7. An adolescent son who is needing a ton of guidance to navigate and cope with middle school

(I have never been a teenaged boy. Despite having a haircut called a “boy’s regular” when I was his age and occasionally being mistaken for one…  I watched my brothers evolve through those years, but as a sister and from a distance. So I still have no clue. And now I have this fabulous kid and no idea what the hell I’m doing. I hope I don’t screw this up. And I worry about the role model he has. Because I used to live with that role model. I divorced that role model on purpose. But that’s his dad. And you follow the examples set before you. I worry. All the time. I’m a mom. I can’t help it.)

8. Family stuff

(My baby brother is getting married in a few weeks. The wedding is taking place at my parents’ house. My mother is relinquishing control of her kitchen to caterers. She is a dear, sweet human being. But if you fuck with her kitchen she will cut you. So this has been interesting to watch unfold, from afar. I think weddings are crazy-making no matter who you are or how you go about it. And this is going to be a fabulous one because the people involved are completely awesome. But the crazy-level has been holding pretty steady here in the run up to the wedding, and I’m fairly certain it’s not going to dissipate until it’s all done and dusted. But hey, there will be cake. And cake is always good.)

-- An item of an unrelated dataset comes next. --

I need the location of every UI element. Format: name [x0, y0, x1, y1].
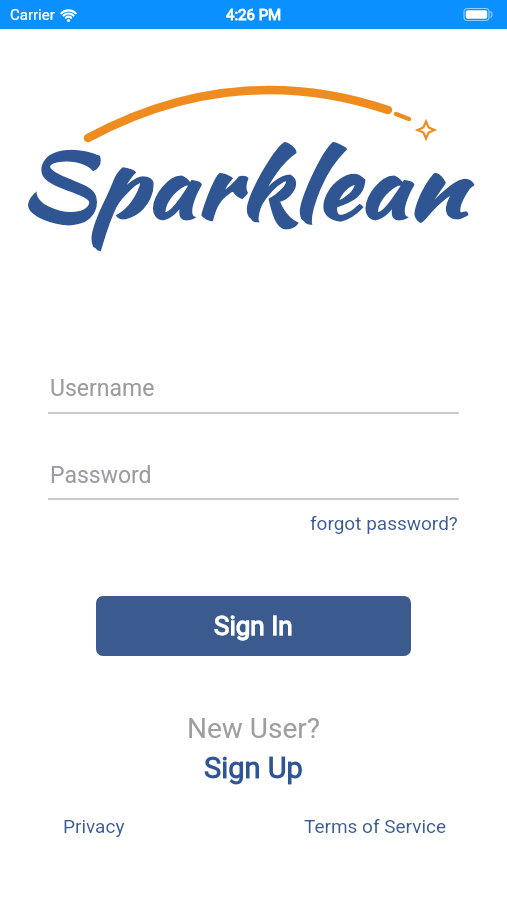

9. Ex-husbanderial unit stuff

(So that whole “gaslighting” vs. “tone-policing” message stemmed from a post I made on Facebook about gaslighting. It involves a long story about my ex-husband and the events of the last few weeks that culminated in me standing in my driveway last week confronting him for various reasons. [And seriously, dude, if I have to take you out of the house and into the driveway to tell you off, you know you’ve gone too far.] I did not tell the story on Facebook, and I’m not telling it here. Suffice to say I had to explain the concept of gaslighting to my teenaged daughter. I am still angry. All I have to say about that right now is NEVER let anyone else tell you what you hear with your own ears and what you see with your own eyes is WRONG. Fuck that. Do not let other people dictate your perception of reality. Period. No matter who they are. I lived with that shit for YEARS. No more, goddammit.)

10. So many other things… that I have to stop now. Because I’m tired. And I’ve had a migraine for two days now. Which has made it even more difficult to get this written. Computer screens are not friendly for migraines. Migraines are my body’s way of telling me I need to shut the world off for a while. And because I am me, I have been ignoring this message. Which is why the migraine will not go away. It’s going to make me listen to my body whether I like it or not. Dammit.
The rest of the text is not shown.